É interessante observar as peças que a vida nos prega. Se tivessem me dito há três meses que hoje eu estaria casada com Rony, seria mãe de dois filhos lindos e, principalmente, que estaria feliz com essa situação, eu não teria acreditado.

Não entendo como essa loucura aconteceu, e não há livro que possa me ajudar. Mas o mais impressionante é que não me importo muito com isso.

Estou aqui, com Rony e com as crianças, e eles são minha prioridade agora. Exatamente por isso, preciso tentar descobrir não o que aconteceu para que eu viesse parar aqui, mas como aconteceu. Como Rony e eu fizemos as pazes, e como chegamos a nos casar. Existia uma maneira de saber tudo isso. O diário que ficou esquecido na correria da viagem. Eu o guardei de volta no maleiro, e lá ficou até hoje, quando aproveitei que Rony estava ensinando as crianças a se equilibrarem em vassouras para pegá-lo novamente.
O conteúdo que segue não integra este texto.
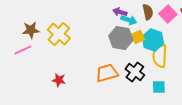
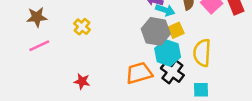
brown star: (31, 30) -> (37, 17), moved
yellow cross: (59, 34) -> (82, 27), size x0.6
cyan hexagon: (153, 40) -> (168, 53), moved

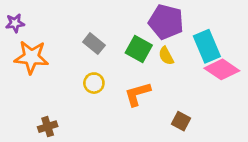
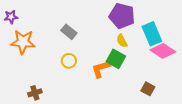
green square: (139, 49) -> (116, 59), moved
brown square: (181, 121) -> (148, 89), moved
Peguei-o cuidadosamente e sentei-me na poltrona próxima à janela, de onde podia ver as crianças passando uma vez ou outra. Respirei fundo e o abri.

"Como pude deixar isso acontecer? Como pude realmente me apaixonar por Rony? Além de ser meu amigo, ele é um garoto chato, irritante, teimoso e insensível. Como poderíamos ficar juntos sendo tão diferentes?"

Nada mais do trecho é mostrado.